The reason AI has improved so dramatically in the past decade is not primarily because algorithms got smarter — it is because data got bigger. Many modern AI techniques, especially deep learning, require enormous quantities of examples to learn from. A speech recognition system trained on 100 hours of audio sounds robotic; trained on 100,000 hours, it approaches human-level accuracy on many tasks. This creates a kind of data flywheel. Large technology companies build products that attract users. Users generate data. That data trains better AI. Better AI makes the products more compelling, attracting more users, generating more data. Understanding this cycle explains a great deal about why a few very large companies dominate AI research. But it also raises questions that will run through this entire module: if AI needs massive amounts of data, who has it? Who collected it? From whom? And does that data fairly represent everyone — or just the people who happened to use those products?

More Data Is Not Always Better Data

Raw volume is not the only thing that matters. One million data points that are biased, mislabeled, or collected from only one type of person can train a worse AI than 100,000 high-quality, representative data points. Quantity and quality are both essential — and they are not the same thing.
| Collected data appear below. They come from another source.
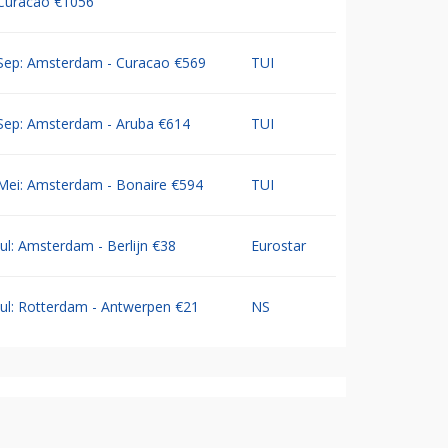
Curacao €1056
Sep: Amsterdam - Curacao €569
TUI
Sep: Amsterdam - Aruba €614
TUI
Mei: Amsterdam - Bonaire €594
TUI
Jul: Amsterdam - Berlijn €38
Eurostar
Jul: Rotterdam - Antwerpen €21
NS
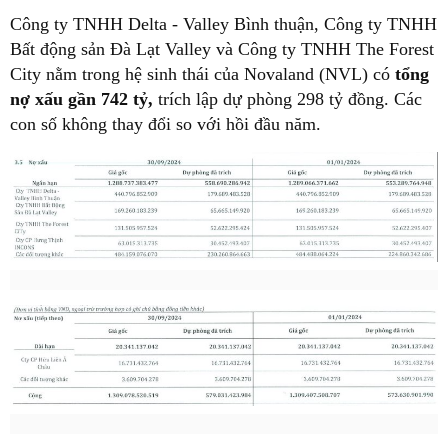
Công ty TNHH Delta - Valley Bình thuận, Công ty TNHH
Bất động sản Đà Lạt Valley và Công ty TNHH The Forest
City nằm trong hệ sinh thái của Novaland (NVL) có
tổng
nợ xấu gần 742 tỷ,
trích lập dự phòng 298 tỷ đồng. Các
con số không thay đổi so với hồi đầu năm.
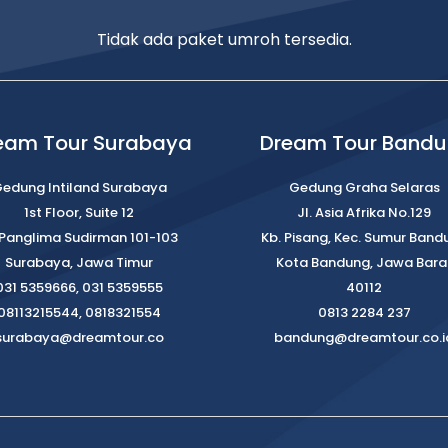
Tidak ada paket umroh tersedia.
eam Tour Surabaya
Dream Tour Band
edung Intiland Surabaya
Gedung Graha Selaras
1st Floor, Suite 12
Jl. Asia Afrika No.129
. Panglima Sudirman 101-103
Kb. Pisang, Kec. Sumur Band
Surabaya, Jawa Timur
Kota Bandung, Jawa Bara
031 5359666, 031 5359555
40112
08113215544, 0818321554
0813 2284 237
surabaya@dreamtour.co
bandung@dreamtour.co.i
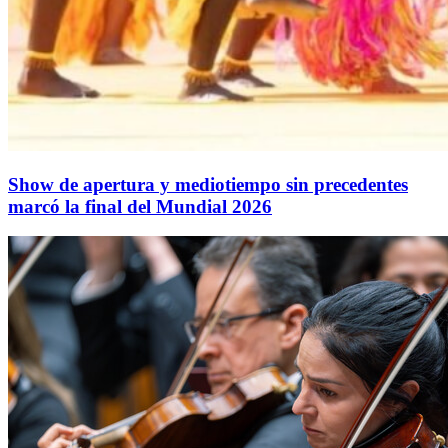
Show de apertura y mediotiempo sin precedentes
marcó la final del Mundial 2026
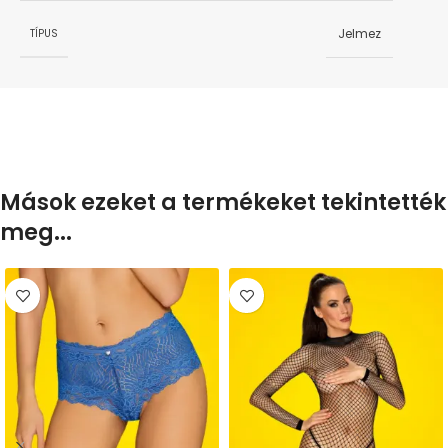
Jelmez
TÍPUS
Mások ezeket a termékeket tekintették
meg...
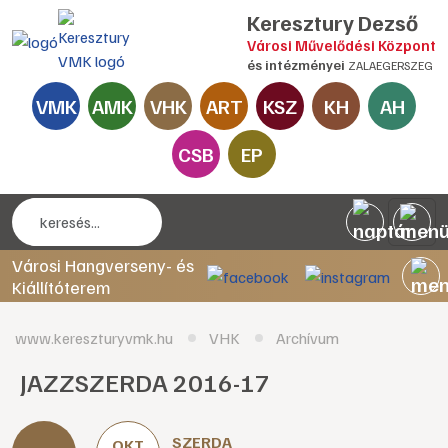
Keresztury Dezső
Városi Művelődési Központ
és intézményei
ZALAEGERSZEG
VMK
AMK
VHK
ART
KSZ
KH
AH
CSB
EP
Városi Hangverseny- és
Kiállítóterem
www.kereszturyvmk.hu
VHK
Archívum
JAZZSZERDA 2016-17
SZERDA
OKT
What is the difference between active and passive data?

Why has AI improved so much in the past decade, according to this lesson?

Map Your Data Trail

  1. Think about everything you did from the time you woke up until right now.
  2. List at least 8 actions you took — getting up, using a device, traveling somewhere, eating, communicating.
  3. For each action, identify at least one piece of data it likely generated and who probably collected it.
  4. Separate your list into active data (you created it on purpose) and passive data (recorded automatically).
  5. Count the totals in each column. What surprised you?
  6. Share your list with a partner and compare. Did they find data-generating actions you missed?